Ahead of Edison’s phonograph audio replaying technology, our inventor focused upon the clean recordings of the bathtub, trapping each spoken word and whisper in the small maelstroms of the gurgling drains. His breakthrough was this: he learned the water contained some specious kind of memory, that deep below the surface when it looks otherwise still it continues to move with the rhythm of the speech it has so far endured. He could not record this noise as it happened through the plugs and the robust porcelain but he could capture, record, and replay that aftermath.

They first used the machine on one of the many Padishah’s enemies, listening in on the hissing noise of the drainage from an appointment he knew to be clandestine courtesy of one of their more reliable traitors. Ahead of — and indeed leading directly towards — the invention of the vinyl record, they encased that noise into wax and smuggled it quickly away in a basket as the dignitary emerged from the blinding steam to find himself perforated quickly and violently. He believed his treachery would die with him. It did not.

Instead, it helped facilitate a small shift in the waning power of the imperial court and our inventor found himself elevated from a simple proprietor to the landlord of a manor on the European side of the Bosporus overlooking the water. He was instructed to rent out the rooms of the large house, his family comfortable on the top floors, and to continue to refine the methods of this espionage. He did this gladly. Into these rooms were moved dignitaries, would-be spies, and all manner of attempted deceit upon which the proprietor kept his ears. 

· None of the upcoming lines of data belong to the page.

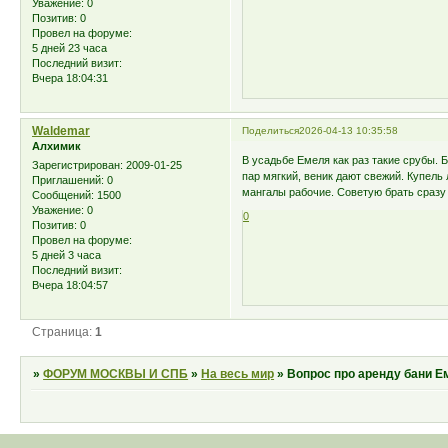
Уважение:
0
Позитив:
0
Провел на форуме:
5 дней 23 часа
Последний визит:
Вчера 18:04:31
Waldemar
Поделиться
2026-04-13 10:35:58
Алхимик
В усадьбе Емеля как раз такие срубы. 
Зарегистрирован
: 2009-01-25
пар мягкий, веник дают свежий. Купель
Приглашений:
0
мангалы рабочие. Советую брать сразу 
Сообщений:
1500
Уважение:
0
0
Позитив:
0
Провел на форуме:
5 дней 3 часа
Последний визит:
Вчера 18:04:57
Страница:
1
»
ФОРУМ МОСКВЫ И СПБ
»
На весь мир
»
Вопрос про аренду бани Е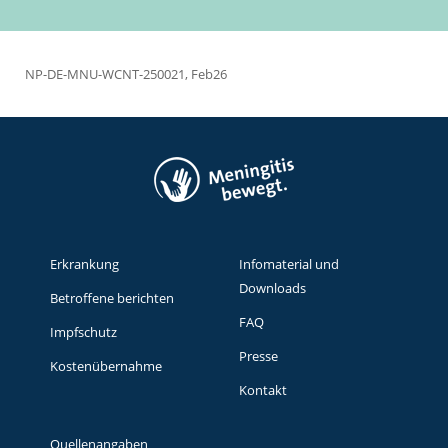
NP-DE-MNU-WCNT-250021, Feb26
Erkrankung
Infomaterial und
Downloads
Betroffene berichten
FAQ
Impfschutz
Presse
Kostenübernahme
Kontakt
Quellenangaben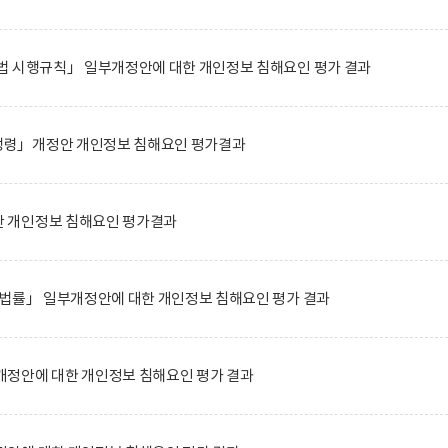
법 시행규칙」 일부개정안에 대한 개인정보 침해요인 평가 결과
령」개정안 개인정보 침해요인 평가결과
 개인정보 침해요인 평가결과
 법률」 일부개정안에 대한 개인정보 침해요인 평가 결과
정안에 대한 개인정보 침해요인 평가 결과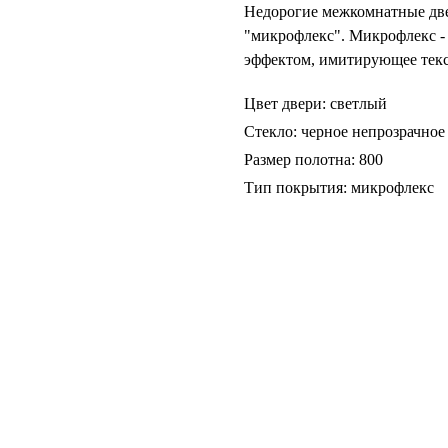
Недорогие межкомнатные две
"микрофлекс". Микрофлекс -
эффектом, имитирующее текс
Цвет двери: светлый
Стекло: черное непрозрачное
Размер полотна: 800
Тип покрытия: микрофлекс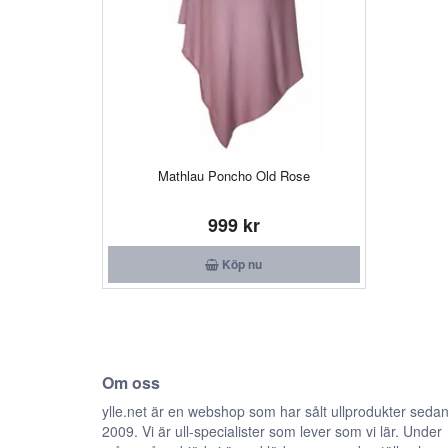
Mathlau Poncho Old Rose
999 kr
Köp nu
Om oss
ylle.net är en webshop som har sålt ullprodukter seda
2009. Vi är ull-specialister som lever som vi lär. Under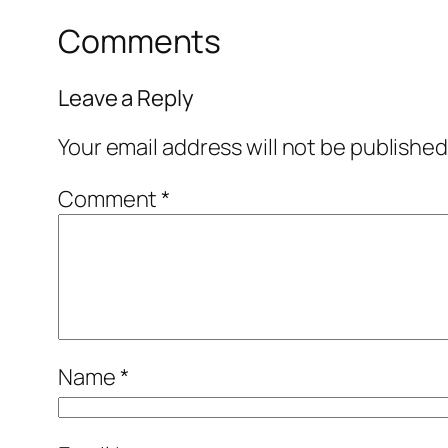
Comments
Leave a Reply
Your email address will not be published
Comment
*
Name
*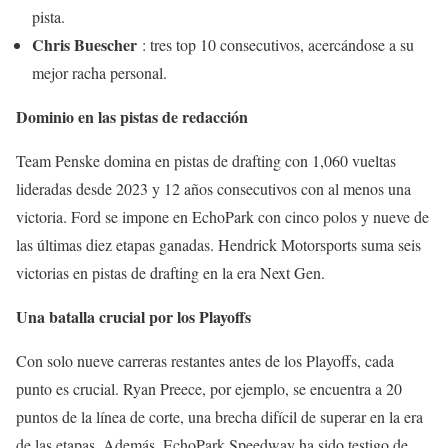
pista.
Chris Buescher
: tres top 10 consecutivos, acercándose a su
mejor racha personal.
Dominio en las pistas de redacción
Team Penske domina en pistas de drafting con 1,060 vueltas
lideradas desde 2023 y 12 años consecutivos con al menos una
victoria. Ford se impone en EchoPark con cinco polos y nueve de
las últimas diez etapas ganadas. Hendrick Motorsports suma seis
victorias en pistas de drafting en la era Next Gen.
Una batalla crucial por los Playoffs
Con solo nueve carreras restantes antes de los Playoffs, cada
punto es crucial. Ryan Preece, por ejemplo, se encuentra a 20
puntos de la línea de corte, una brecha difícil de superar en la era
de las etapas. Además, EchoPark Speedway ha sido testigo de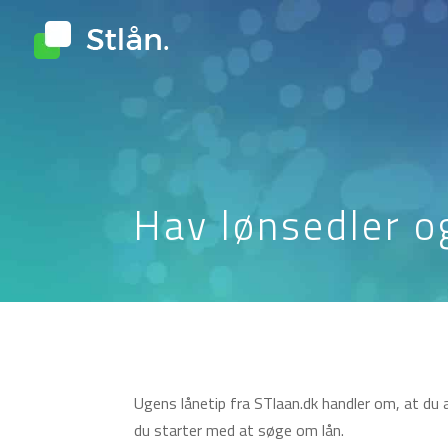
Hav lønsedler o
Ugens lånetip fra STlaan.dk handler om, at du a
du starter med at søge om lån.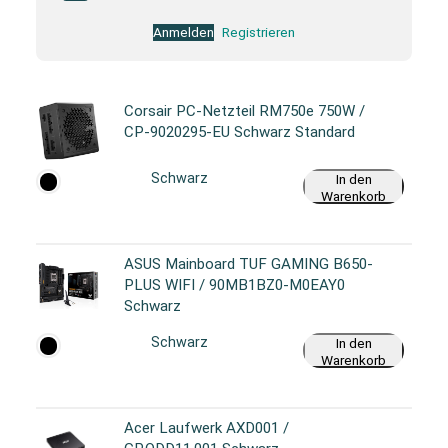
Anmelden
Registrieren
Corsair PC-Netzteil RM750e 750W /
CP-9020295-EU Schwarz Standard
Schwarz
In den
Warenkorb
ASUS Mainboard TUF GAMING B650-
PLUS WIFI / 90MB1BZ0-M0EAY0
Schwarz
Schwarz
In den
Warenkorb
Acer Laufwerk AXD001 /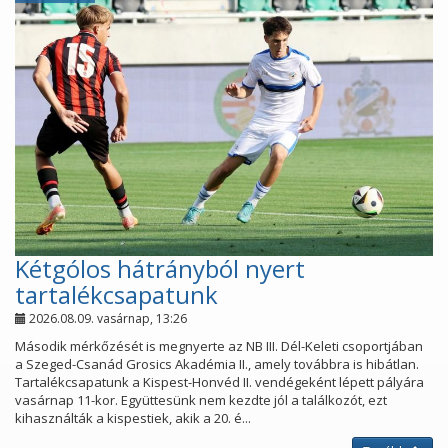
Kétgólos hátrányból nyert
tartalékcsapatunk
2026.08.09. vasárnap, 13:26
Második mérkőzését is megnyerte az NB III. Dél-Keleti csoportjában
a Szeged-Csanád Grosics Akadémia II., amely továbbra is hibátlan.
Tartalékcsapatunk a Kispest-Honvéd II. vendégeként lépett pályára
vasárnap 11-kor. Együttesünk nem kezdte jól a találkozót, ezt
kihasználták a kispestiek, akik a 20. é...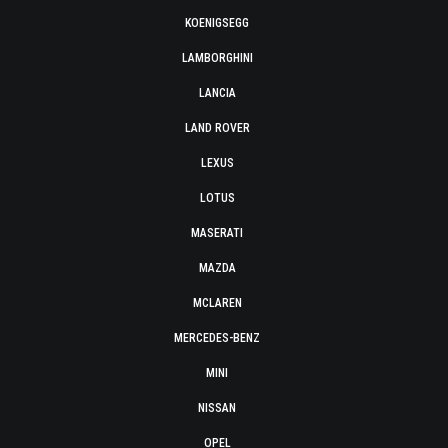
KOENIGSEGG
LAMBORGHINI
LANCIA
LAND ROVER
LEXUS
LOTUS
MASERATI
MAZDA
MCLAREN
MERCEDES-BENZ
MINI
NISSAN
OPEL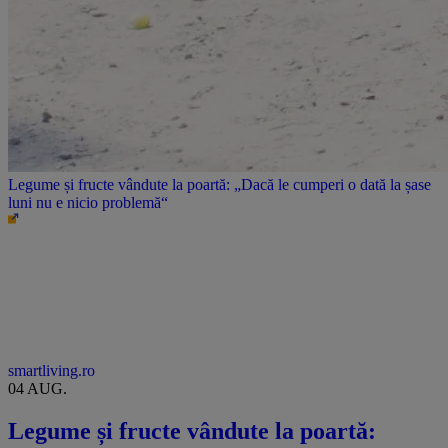
Legume și fructe vândute la poartă: „Dacă le cumperi o dată la șase
luni nu e nicio problemă“
smartliving.ro
04 AUG.
Legume și fructe vândute la poartă: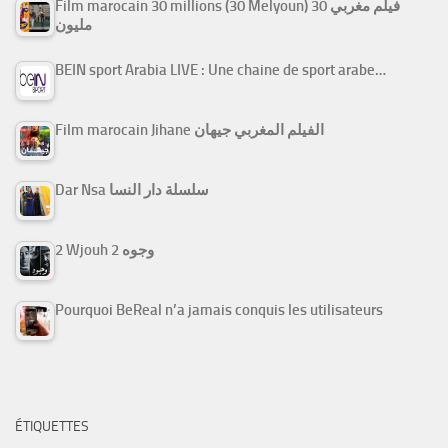
Film marocain 30 millions (30 Melyoun) فيلم مغربي 30
مليون
BEIN sport Arabia LIVE : Une chaine de sport arabe…
Film marocain Jihane الفيلم المغربي جيهان
Dar Nsa سلسلة دار النسا
2 Wjouh 2 وجوه
Pourquoi BeReal n’a jamais conquis les utilisateurs
ÉTIQUETTES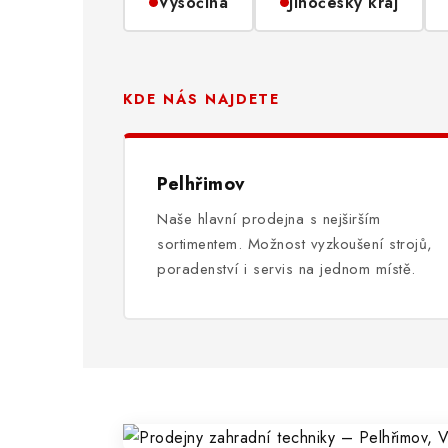
Vysočina
Jihočeský kraj
KDE NÁS NAJDETE
Pelhřimov
Naše hlavní prodejna s nejširším
sortimentem. Možnost vyzkoušení strojů,
poradenství i servis na jednom místě.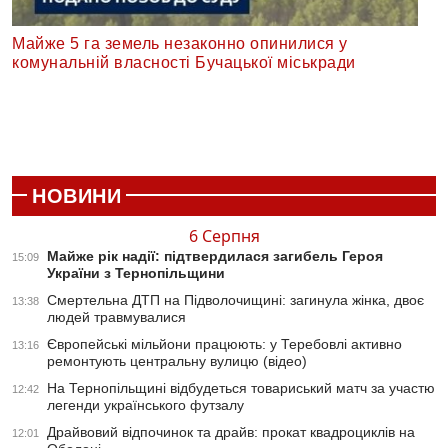
Майже 5 га земель незаконно опинилися у
комунальній власності Бучацької міськради
НОВИНИ
6 Серпня
Майже рік надії: підтвердилася загибель Героя
15:09
України з Тернопільщини
Смертельна ДТП на Підволочищині: загинула жінка, двоє
13:38
людей травмувалися
Європейські мільйони працюють: у Теребовлі активно
13:16
ремонтують центральну вулицю (відео)
На Тернопільщині відбудеться товариський матч за участю
12:42
легенди українського футзалу
Драйвовий відпочинок та драйв: прокат квадроциклів на
12:01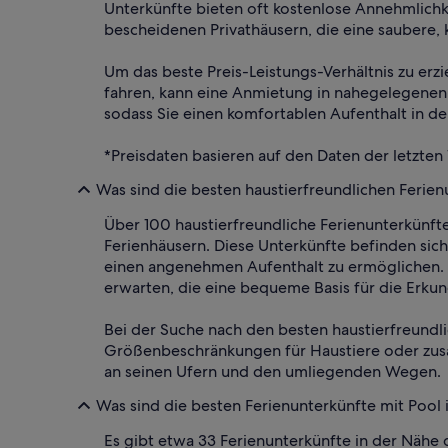
Unterkünfte bieten oft kostenlose Annehmlich
bescheidenen Privathäusern, die eine saubere, 
Um das beste Preis-Leistungs-Verhältnis zu erz
fahren, kann eine Anmietung in nahegelegenen G
sodass Sie einen komfortablen Aufenthalt in d
*Preisdaten basieren auf den Daten der letzten
Was sind die besten haustierfreundlichen Ferie
Über 100 haustierfreundliche Ferienunterkünft
Ferienhäusern. Diese Unterkünfte befinden sic
einen angenehmen Aufenthalt zu ermöglichen. 
erwarten, die eine bequeme Basis für die Erku
Bei der Suche nach den besten haustierfreundl
Größenbeschränkungen für Haustiere oder zusät
an seinen Ufern und den umliegenden Wegen.
Was sind die besten Ferienunterkünfte mit Pool
Es gibt etwa 33 Ferienunterkünfte in der Nähe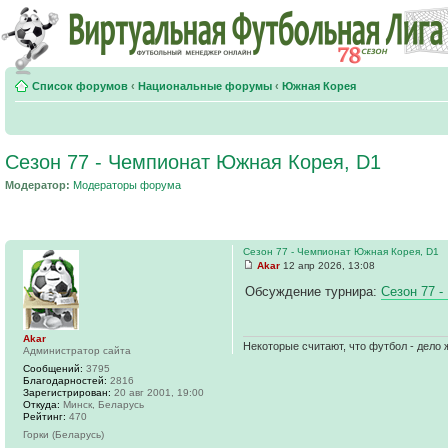
Список форумов
‹
Национальные форумы
‹
Южная Корея
Сезон 77 - Чемпионат Южная Корея, D1
Модератор:
Модераторы форума
Сезон 77 - Чемпионат Южная Корея, D1
Akar
12 апр 2026, 13:08
Обсуждение турнира:
Сезон 77 
Akar
Некоторые считают, что футбол - дело 
Администратор сайта
Сообщений:
3795
Благодарностей:
2816
Зарегистрирован:
20 авг 2001, 19:00
Откуда:
Минск, Беларусь
Рейтинг:
470
Горки (Беларусь)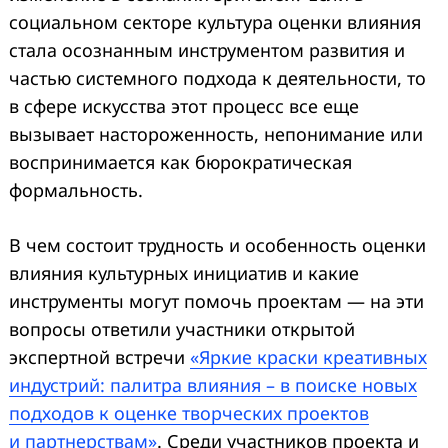
социальном секторе культура оценки влияния
стала осознанным инструментом развития и
частью системного подхода к деятельности, то
в сфере искусства этот процесс все еще
вызывает настороженность, непонимание или
воспринимается как бюрократическая
формальность.
В чем состоит трудность и особенность оценки
влияния культурных инициатив и какие
инструменты могут помочь проектам — на эти
вопросы ответили участники открытой
экспертной встречи
«Яркие краски креативных
индустрий: палитра влияния – в поиске новых
подходов к оценке творческих проектов
и партнерствам»
. Среди участников проекта и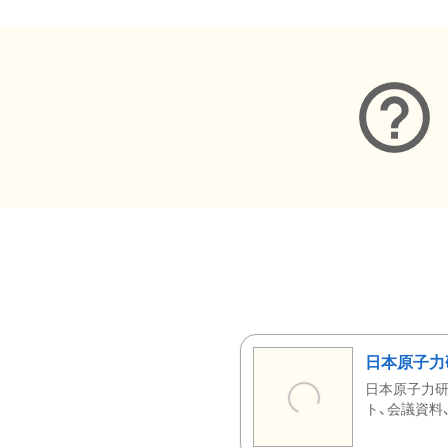
日本原子力
日本原子力研
ト、会議資料、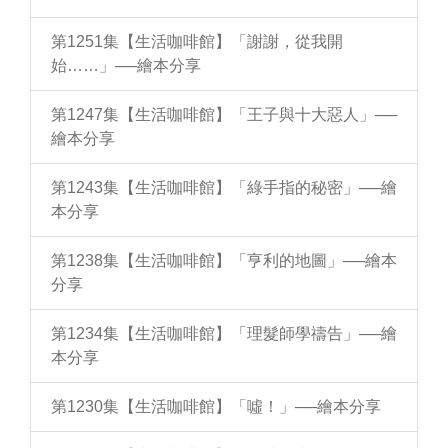
第1251集【生活咖啡館】「謝謝，從我開
始……」──繪本分享
第1247集【生活咖啡館】「王子與十大惡人」──
繪本分享
第1243集【生活咖啡館】「綠手指的秘密」──繪
本分享
第1238集【生活咖啡館】「亨利的地圖」──繪本
分享
第1234集【生活咖啡館】「理髮師學禱告」──繪
本分享
第1230集【生活咖啡館】「噓！」──繪本分享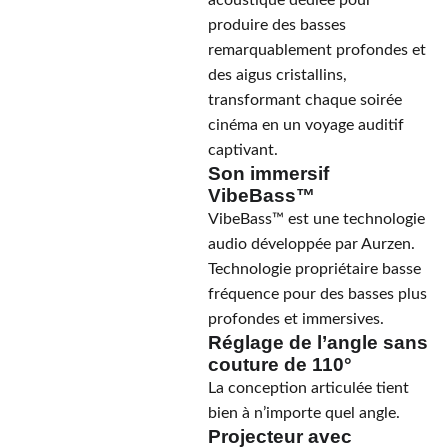
acoustique dédiée pour
produire des basses
remarquablement profondes et
des aigus cristallins,
transformant chaque soirée
cinéma en un voyage auditif
captivant.
Son immersif
VibeBass™
VibeBass™ est une technologie
audio développée par Aurzen.
Technologie propriétaire basse
fréquence pour des basses plus
profondes et immersives.
Réglage de l’angle sans
couture de 110°
La conception articulée tient
bien à n’importe quel angle.
Projecteur avec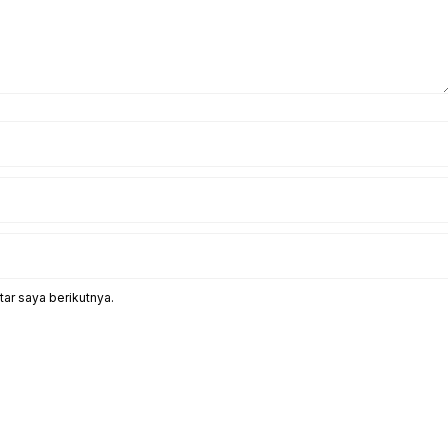
ar saya berikutnya.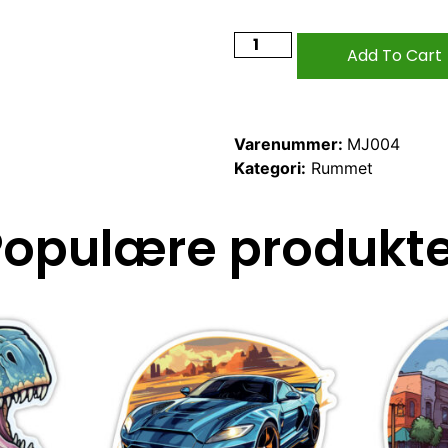
Add To Cart
Varenummer:
MJ004
Kategori:
Rummet
Populære produkte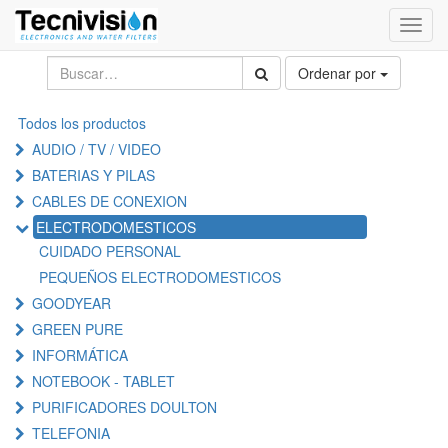
Activa
naveg
Ordenar por
Todos los productos
AUDIO / TV / VIDEO
BATERIAS Y PILAS
CABLES DE CONEXION
ELECTRODOMESTICOS
CUIDADO PERSONAL
PEQUEÑOS ELECTRODOMESTICOS
GOODYEAR
GREEN PURE
INFORMÁTICA
NOTEBOOK - TABLET
PURIFICADORES DOULTON
TELEFONIA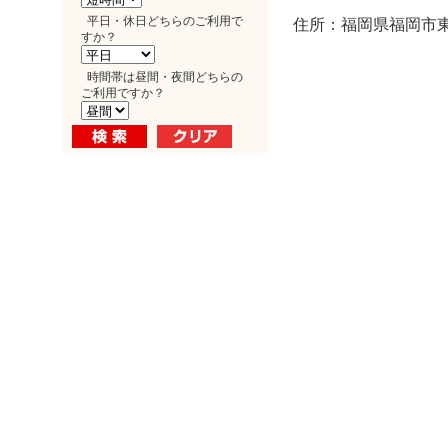
平日・休日どちらのご利用で
住所：福岡県福岡市東
すか？
時間帯は昼間・夜間どちらの
ご利用ですか？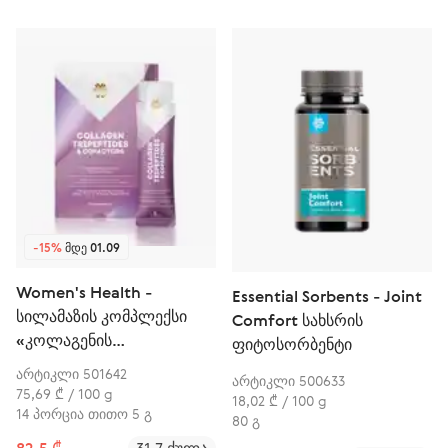
-15%
ᲛᲓᲔ 01.09
Women's Health -
Essential Sorbents - Joint
სილამაზის კომპლექსი
Comfort სახსრის
«კოლაგენის
ფიტოსორბენტი
ტრიპეპტიდები &
არტიკლი 501642
არტიკლი 500633
კოფაქტორები»
75,69 ₾ / 100 g
18,02 ₾ / 100 g
14 პორცია თითო 5 გ
80 გ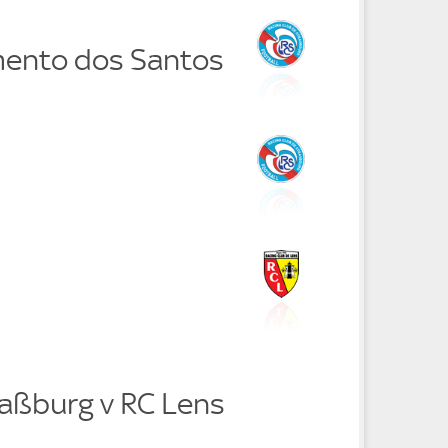
mento dos Santos
raßburg v RC Lens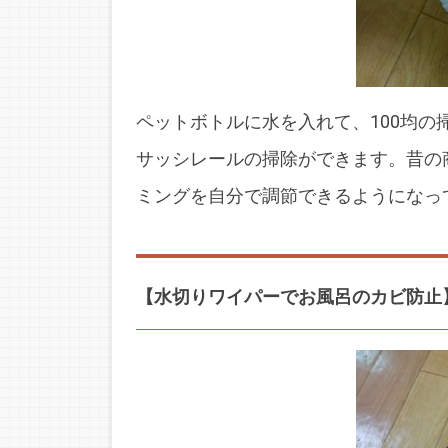
ペットボトルに水を入れて、100均
サッシレールの掃除ができます。昔の
ミングを自分で調節できるようになっ
【水切りワイパーでお風呂のカビ防止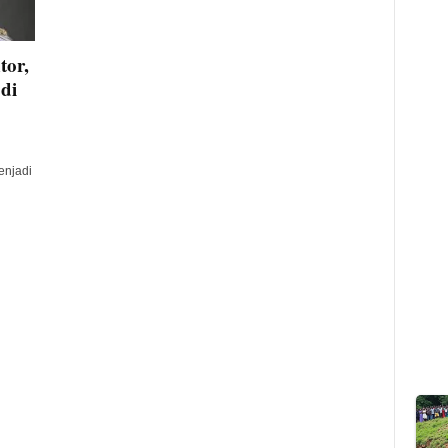
tor,
di
enjadi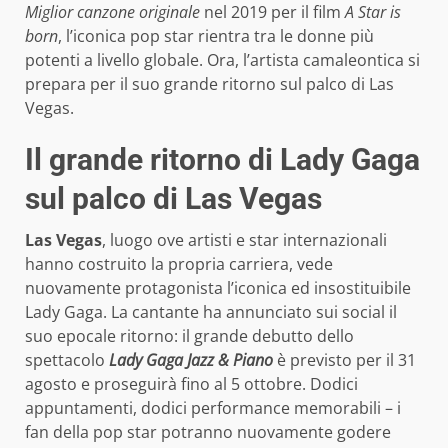
Miglior canzone originale
nel 2019 per il film
A Star is
born
, l’iconica pop star rientra tra le donne più
potenti a livello globale. Ora, l’artista camaleontica si
prepara per il suo grande ritorno sul palco di Las
Vegas.
Il grande ritorno di Lady Gaga
sul palco di Las Vegas
Las Vegas
, luogo ove artisti e star internazionali
hanno costruito la propria carriera, vede
nuovamente protagonista l’iconica ed insostituibile
Lady Gaga. La cantante ha annunciato sui social il
suo epocale ritorno: il grande debutto dello
spettacolo
Lady Gaga Jazz & Piano
è previsto per il 31
agosto e proseguirà fino al 5 ottobre. Dodici
appuntamenti, dodici performance memorabili – i
fan della pop star potranno nuovamente godere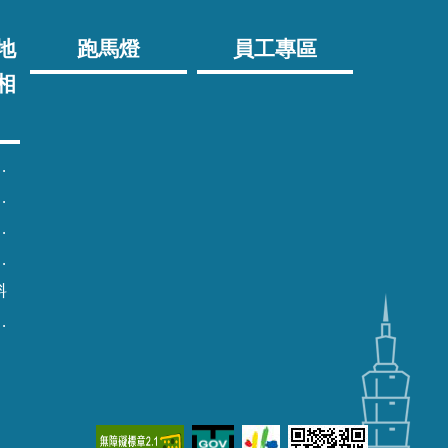
地
跑馬燈
員工專區
相
料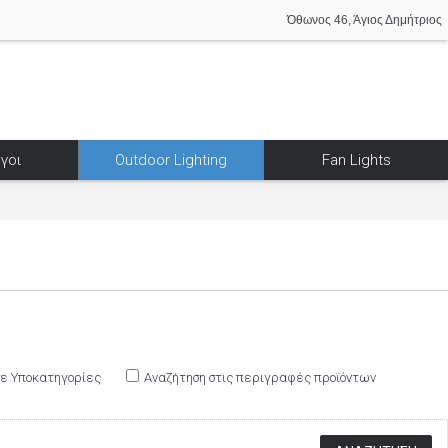
Όθωνος 46, Άγιος Δημήτριος
γοι
Outdoor Lighting
Fan Lights
σε Υποκατηγορίες
Αναζήτηση στις περιγραφές προϊόντων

His exact mechanism has been mostly lost to time, shrouded further in secrecy for fear of discovery by the fledgling American creatives who came to the manor and began listening to the walls, the tubs, the pipes with stethoscopes to hear for anything untoward. He was much more careful afterward. What we know is he recorded the guruldamak onto wax and recovered the noise from this early roughshod rendition in such a fashion that he could swore he would turn it back into repeated speech. Some records suggest he kept a library of wax upon which was recorded only the sounds of an emptying bath and that from this he developed an ear for what was and was not a secret. Others say he used this archive’s field recordings to erase, like mathematics, the natural noise of the water from the message by running the records in reverse against each other at speed. Some smaller, perhaps more compelling, communications suggest that he simply had a good ear and was fortuitous and particular about thinning out the walls about his targets. And it is not as if the Sultans or the Caliphs always took him at his word.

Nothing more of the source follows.